Place-based policies are government initiatives designed to stimulate economic growth in specific, typically underdeveloped regions. These strategies encompass public infrastructure investment, reduced business payroll taxes, governmental backing for private loans, and incentives for private capital to invest in research and development. One aim of these policies is to ameliorate long-standing inequality in economic opportunities across different regions.1

For their paper, “Micro- and Macroeconomic Impacts of a Place-Based Industrial Policy,” Philadelphia Fed Economic Advisor and Economist Enghin Atalay and his coauthors, Ali Hortaçsu, Mustafa Runyun, Chad Syverson, and Mehmet Fatih Ulu, analyzed the direct and indirect impacts of a place-based policy introduced by the Turkish government. They examined whether targeted subsidies increased economic activity for firms and industries that were newly eligible to receive subsidies, the extent of the “spillover” benefits for targeted firms’ customers and suppliers, and the overall impact of the policy on reducing regional wage inequality in the short term and the long term.

As in many other countries, Turkey’s internal differences in income per capita are large. In 2020, gross domestic product (GDP) per capita in Istanbul, in northwest Turkey, was almost five times greater than it was in the southeast city of Şanlıurfa.2 “While some of the spatial differences in income per capita [in Turkey] reflect variation in workers’ human capital,” the authors write, “a large portion is due to inequality in economic opportunities.”

To address these regional disparities, the Turkish government introduced a new program of place-based subsidies in 2012. The program’s two largest elements were, first, investment tax credits and, second, rebates for employers’ and employees’ mandatory social security contributions.3 The government provided these subsidies to firms in certain industries, primarily in the agriculture, mining, manufacturing, and wholesale sectors. It divided the country into six “subsidy regions,” grouped mainly according to their average income per capita. For firms in covered industries, the program was more generous in less developed regions, which (as it happens) were mostly provinces in the southeast of the country. (Nevertheless, the country’s regions are far from isolated from each other, the authors note, with substantial trade and migration linkages across regions.)

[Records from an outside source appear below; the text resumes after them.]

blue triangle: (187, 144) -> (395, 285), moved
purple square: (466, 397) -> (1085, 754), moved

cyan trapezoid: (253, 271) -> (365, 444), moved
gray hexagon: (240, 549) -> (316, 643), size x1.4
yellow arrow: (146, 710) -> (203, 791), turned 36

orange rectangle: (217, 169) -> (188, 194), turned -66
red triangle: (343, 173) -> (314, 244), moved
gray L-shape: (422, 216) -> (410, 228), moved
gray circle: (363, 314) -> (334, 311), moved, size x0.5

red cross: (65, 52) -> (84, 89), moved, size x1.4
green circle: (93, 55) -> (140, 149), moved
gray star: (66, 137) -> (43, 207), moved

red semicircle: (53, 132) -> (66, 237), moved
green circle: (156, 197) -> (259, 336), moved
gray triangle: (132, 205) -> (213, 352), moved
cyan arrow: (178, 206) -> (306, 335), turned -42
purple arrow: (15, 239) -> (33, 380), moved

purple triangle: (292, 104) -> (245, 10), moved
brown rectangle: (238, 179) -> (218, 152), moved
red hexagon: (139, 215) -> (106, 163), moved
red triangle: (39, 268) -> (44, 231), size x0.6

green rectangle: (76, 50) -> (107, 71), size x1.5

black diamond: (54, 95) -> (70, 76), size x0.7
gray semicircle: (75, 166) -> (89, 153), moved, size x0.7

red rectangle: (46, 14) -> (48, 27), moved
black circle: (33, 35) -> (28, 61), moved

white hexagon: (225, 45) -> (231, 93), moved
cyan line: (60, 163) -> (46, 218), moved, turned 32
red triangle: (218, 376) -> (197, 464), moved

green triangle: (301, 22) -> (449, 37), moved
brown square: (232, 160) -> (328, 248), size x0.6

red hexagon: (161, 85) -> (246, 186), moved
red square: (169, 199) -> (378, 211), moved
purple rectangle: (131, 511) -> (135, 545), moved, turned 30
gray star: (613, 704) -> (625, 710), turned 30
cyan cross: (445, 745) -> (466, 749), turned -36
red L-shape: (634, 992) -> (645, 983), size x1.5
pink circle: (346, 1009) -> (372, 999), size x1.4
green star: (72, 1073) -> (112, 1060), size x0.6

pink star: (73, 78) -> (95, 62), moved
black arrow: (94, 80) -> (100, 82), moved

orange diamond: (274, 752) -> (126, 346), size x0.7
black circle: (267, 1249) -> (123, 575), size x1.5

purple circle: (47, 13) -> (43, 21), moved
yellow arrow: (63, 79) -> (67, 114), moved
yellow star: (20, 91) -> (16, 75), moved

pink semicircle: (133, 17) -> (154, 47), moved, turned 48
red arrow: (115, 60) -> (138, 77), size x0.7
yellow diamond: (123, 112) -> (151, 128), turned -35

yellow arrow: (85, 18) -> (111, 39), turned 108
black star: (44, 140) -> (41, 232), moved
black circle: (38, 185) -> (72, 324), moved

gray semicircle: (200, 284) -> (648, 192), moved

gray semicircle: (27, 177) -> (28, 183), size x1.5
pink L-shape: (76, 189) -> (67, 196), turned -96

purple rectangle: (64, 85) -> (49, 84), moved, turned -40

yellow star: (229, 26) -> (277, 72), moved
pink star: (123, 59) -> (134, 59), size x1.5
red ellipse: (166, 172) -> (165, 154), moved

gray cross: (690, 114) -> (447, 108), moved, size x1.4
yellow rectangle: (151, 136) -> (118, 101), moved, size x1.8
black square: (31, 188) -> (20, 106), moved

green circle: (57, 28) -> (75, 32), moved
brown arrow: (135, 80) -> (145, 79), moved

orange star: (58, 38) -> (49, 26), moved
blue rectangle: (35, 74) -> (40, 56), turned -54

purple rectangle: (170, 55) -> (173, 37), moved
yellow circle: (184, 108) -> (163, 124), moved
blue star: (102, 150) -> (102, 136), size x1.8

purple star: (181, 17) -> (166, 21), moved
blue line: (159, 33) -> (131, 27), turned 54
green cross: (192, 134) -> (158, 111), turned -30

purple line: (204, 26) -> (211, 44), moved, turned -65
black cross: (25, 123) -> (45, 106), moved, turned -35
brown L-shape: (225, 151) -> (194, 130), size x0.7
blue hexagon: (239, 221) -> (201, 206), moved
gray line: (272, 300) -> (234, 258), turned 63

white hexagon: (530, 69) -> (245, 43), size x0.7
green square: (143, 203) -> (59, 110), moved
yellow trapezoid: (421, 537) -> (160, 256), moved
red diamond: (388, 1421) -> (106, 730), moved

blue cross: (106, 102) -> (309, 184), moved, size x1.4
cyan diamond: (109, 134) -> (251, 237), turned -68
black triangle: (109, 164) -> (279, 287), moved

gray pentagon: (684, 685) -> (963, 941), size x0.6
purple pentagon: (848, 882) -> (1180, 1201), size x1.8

In the first component of their analysis, Atalay and his coauthors considered the microeconomic impact of the subsidy program, estimating how economic activity evolved for firms newly eligible to receive subsidies. They find a significant increase in economic activity in the industry-province pairs that were the target of the government subsidies. More precisely, they show that a 5 percentage point increase in the investment tax credit subsidy rate — roughly equivalent to the difference in subsidies received among eligible-industry firms in the wealthiest and poorest subsidy regions — was associated with a 16.2 percent increase in firm revenues, an 8.7 percent increase in employment, and a 3.3 percent decrease in marginal costs.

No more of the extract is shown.